Open-market sales could have hurt the share price for two reasons. An average of only about 714,000 Sears shares traded on a daily basis last year, less than one-tenth of Target Corp.'s volume, according to data compiled by Bloomberg. Securities rules would require Lampert to report sales by ESL Investors under his own name as well, potentially making it appear as if the company's chairman was bailing out.

"He controls so much that any transparent trading activity will move the market," said Jay Gould, head of the investment funds practice in the San Francisco office of the law firm Pillsbury Winthrop Shaw Pittman LLP. "You could make a pretty good case to say that doing it in a private transaction is the most fair way" to sell the Ziffs' shares.
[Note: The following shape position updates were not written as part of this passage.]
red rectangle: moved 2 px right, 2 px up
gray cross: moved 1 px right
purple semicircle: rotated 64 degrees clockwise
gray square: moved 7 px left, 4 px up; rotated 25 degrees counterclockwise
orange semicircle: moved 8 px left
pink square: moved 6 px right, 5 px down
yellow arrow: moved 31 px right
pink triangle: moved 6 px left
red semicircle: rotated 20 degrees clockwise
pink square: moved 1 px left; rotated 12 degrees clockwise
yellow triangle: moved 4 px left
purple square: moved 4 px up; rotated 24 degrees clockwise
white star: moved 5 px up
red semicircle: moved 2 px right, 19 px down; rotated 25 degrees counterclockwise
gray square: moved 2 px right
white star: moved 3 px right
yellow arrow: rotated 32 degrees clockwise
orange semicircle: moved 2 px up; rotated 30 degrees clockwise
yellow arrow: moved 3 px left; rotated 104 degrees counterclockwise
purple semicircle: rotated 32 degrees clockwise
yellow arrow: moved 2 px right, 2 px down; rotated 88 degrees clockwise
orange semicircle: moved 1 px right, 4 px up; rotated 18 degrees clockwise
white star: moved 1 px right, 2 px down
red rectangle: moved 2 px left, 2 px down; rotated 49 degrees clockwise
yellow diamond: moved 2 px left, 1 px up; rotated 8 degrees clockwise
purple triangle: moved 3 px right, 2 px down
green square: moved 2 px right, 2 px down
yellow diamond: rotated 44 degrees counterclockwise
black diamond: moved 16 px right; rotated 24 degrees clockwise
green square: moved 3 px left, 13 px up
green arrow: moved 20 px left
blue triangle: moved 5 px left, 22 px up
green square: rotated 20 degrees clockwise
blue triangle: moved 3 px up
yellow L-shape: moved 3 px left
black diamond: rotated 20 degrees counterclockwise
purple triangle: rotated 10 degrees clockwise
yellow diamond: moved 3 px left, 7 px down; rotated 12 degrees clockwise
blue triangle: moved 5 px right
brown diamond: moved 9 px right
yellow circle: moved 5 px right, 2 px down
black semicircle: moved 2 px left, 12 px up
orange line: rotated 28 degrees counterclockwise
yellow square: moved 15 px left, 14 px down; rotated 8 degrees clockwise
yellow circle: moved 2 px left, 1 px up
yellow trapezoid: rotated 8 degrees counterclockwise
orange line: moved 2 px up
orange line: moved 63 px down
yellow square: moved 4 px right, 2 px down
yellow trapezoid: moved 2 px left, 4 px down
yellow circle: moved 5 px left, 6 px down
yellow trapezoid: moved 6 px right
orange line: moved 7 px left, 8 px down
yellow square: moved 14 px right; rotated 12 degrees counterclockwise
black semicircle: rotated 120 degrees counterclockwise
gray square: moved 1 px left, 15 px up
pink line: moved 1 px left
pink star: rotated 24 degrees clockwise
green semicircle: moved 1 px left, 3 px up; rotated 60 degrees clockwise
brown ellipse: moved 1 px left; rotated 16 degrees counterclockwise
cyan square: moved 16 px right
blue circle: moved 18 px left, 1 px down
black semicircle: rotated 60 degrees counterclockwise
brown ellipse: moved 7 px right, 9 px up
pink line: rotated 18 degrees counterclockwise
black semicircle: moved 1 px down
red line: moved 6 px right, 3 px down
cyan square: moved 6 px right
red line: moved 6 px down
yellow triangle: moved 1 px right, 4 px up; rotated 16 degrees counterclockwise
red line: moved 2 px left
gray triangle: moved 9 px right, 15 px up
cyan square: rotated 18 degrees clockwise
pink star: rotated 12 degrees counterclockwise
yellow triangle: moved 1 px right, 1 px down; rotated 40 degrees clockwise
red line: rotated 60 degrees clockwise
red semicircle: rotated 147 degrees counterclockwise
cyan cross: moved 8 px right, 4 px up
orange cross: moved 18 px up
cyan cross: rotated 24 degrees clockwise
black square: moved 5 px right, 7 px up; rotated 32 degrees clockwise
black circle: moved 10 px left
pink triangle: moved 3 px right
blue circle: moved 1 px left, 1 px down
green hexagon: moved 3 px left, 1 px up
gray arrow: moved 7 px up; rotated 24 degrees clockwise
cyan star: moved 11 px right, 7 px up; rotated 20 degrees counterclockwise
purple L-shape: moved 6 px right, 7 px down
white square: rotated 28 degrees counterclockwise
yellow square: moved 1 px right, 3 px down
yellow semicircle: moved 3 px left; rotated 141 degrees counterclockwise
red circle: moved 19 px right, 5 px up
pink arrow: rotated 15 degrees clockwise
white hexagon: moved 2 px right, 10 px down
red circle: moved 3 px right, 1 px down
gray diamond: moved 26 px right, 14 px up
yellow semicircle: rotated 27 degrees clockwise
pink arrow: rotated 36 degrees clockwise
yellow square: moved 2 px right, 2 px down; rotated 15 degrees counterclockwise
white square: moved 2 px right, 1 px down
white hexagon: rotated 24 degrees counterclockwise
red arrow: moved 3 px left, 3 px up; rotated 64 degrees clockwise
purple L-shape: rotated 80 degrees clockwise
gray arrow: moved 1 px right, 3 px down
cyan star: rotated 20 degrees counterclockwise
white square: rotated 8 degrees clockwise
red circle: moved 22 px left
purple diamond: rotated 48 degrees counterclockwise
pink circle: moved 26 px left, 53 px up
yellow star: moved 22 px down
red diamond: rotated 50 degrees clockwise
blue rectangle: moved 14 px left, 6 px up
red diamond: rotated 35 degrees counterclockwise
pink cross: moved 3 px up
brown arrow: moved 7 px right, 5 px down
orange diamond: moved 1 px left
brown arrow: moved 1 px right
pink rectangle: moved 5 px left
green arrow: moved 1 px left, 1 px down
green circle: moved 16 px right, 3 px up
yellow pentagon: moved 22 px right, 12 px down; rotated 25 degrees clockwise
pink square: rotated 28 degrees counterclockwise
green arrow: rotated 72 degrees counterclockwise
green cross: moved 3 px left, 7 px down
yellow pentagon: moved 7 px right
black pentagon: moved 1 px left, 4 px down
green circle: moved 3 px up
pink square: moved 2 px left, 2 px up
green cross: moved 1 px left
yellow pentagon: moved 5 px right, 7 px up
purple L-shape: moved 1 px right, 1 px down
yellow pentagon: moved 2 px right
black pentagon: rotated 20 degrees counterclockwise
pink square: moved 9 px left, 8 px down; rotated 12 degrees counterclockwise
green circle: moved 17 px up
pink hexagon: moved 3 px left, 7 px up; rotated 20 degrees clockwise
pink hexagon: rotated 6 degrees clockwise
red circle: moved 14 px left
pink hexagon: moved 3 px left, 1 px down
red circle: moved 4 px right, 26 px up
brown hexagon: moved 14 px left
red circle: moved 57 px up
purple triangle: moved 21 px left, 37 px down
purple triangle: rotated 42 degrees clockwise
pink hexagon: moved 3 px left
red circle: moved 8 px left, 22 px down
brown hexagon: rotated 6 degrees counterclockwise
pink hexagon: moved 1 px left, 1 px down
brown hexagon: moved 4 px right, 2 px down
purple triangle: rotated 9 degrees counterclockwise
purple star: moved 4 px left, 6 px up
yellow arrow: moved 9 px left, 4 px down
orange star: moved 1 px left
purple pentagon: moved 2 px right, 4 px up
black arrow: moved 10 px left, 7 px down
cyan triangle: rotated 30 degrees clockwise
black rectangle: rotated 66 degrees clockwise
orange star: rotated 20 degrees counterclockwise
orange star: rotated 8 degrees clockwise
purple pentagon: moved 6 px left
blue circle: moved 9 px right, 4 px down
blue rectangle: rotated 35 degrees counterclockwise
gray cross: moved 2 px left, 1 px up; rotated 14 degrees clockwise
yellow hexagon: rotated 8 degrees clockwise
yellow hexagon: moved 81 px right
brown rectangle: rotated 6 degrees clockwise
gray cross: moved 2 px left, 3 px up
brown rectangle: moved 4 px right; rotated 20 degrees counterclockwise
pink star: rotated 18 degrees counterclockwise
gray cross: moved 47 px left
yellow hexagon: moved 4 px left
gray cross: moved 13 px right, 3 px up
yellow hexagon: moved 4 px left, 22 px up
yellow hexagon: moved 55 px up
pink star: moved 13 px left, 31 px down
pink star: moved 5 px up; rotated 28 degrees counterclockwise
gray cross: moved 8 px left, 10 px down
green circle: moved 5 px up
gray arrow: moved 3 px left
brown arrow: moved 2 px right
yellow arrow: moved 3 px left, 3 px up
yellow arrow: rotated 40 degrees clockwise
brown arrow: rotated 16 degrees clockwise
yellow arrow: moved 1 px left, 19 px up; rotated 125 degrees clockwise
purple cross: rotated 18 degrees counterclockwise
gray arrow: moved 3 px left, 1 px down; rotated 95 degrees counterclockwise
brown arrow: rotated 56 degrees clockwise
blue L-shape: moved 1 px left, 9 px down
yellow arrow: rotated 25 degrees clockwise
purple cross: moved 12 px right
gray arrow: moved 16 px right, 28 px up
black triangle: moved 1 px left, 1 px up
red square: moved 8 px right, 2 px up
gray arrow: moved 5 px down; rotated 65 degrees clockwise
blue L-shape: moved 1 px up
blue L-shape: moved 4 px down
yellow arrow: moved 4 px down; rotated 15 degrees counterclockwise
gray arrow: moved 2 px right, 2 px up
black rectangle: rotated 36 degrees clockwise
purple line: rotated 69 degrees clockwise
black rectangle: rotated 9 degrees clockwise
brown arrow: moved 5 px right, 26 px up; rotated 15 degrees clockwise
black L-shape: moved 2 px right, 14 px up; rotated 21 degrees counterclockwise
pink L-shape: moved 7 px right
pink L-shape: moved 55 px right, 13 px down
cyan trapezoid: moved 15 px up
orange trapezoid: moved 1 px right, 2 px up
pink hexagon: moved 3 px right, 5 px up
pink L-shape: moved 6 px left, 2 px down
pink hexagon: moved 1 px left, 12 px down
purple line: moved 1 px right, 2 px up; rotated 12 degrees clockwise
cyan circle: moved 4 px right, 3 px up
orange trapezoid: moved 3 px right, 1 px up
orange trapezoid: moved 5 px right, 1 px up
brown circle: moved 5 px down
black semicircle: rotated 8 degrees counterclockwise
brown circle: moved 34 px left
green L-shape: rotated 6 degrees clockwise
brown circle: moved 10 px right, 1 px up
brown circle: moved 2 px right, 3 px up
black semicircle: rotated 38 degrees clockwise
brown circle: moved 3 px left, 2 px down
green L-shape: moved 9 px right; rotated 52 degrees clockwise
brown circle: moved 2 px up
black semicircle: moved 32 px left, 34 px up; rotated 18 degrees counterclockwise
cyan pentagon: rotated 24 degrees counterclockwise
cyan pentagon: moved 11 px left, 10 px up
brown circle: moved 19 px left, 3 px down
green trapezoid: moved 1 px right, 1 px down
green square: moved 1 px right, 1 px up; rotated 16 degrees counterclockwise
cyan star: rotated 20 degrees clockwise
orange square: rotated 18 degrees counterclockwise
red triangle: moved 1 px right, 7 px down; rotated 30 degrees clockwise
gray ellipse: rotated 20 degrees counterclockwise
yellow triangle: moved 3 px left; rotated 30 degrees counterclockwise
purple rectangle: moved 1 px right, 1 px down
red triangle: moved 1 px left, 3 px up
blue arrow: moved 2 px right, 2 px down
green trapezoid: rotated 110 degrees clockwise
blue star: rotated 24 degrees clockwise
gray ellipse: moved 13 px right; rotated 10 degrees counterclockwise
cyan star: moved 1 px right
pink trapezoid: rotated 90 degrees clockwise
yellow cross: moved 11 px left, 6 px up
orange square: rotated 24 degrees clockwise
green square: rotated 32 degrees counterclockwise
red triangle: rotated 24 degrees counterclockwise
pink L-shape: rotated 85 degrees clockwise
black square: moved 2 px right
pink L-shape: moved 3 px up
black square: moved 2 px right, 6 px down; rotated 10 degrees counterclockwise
Before starting his hedge fund in April 1988, Lampert worked under former U.S. Treasury Secretary Robert Rubin in the risk arbitrage department of Goldman Sachs, as did Daniel Och, the chief executive officer of Och-Ziff Capital Management Group LLC, and Richard Perry, the head of Perry Corp. Dirk Ziff, the oldest of the three brothers, was an intern at Goldman Sachs and later provided capital to all three managers through the family investment firm.

Spreading the Wealth

In December 1997, Institutional Investor magazine reported that Ziff Brothers Investments had combined stakes of $2.8 billion with 15 different money managers, including Kynikos Associates Ltd., the short-selling firm set up by Chanos, and Gotham Partners, the real estate partnership that Ackman once ran with David Berkowitz. The Ziffs committed $100 million to ESL after Dirk read about a proxy fight that Lampert waged on behalf of Richard Rainwater at Honeywell Inc. in 1989, according to the article.

ZAM Holdings LP was the parent of ESL Investors, according to a Dec. 15, 2008, lawsuit by the U.S. Justice Department and Federal Trade Commission accusing Lampert's hedge fund as well as ZAM of violating technical reporting provisions of U.S. antitrust laws. ZAM is an investment fund managed by Ziff Brothers Investments, according to an April 2005 SEC filing by Asia Pacific Resources Ltd.

The Ziff firm's ownership of ESL Investors was confirmed by a person familiar with the situation, who requested anonymity because the family's investment activities are private.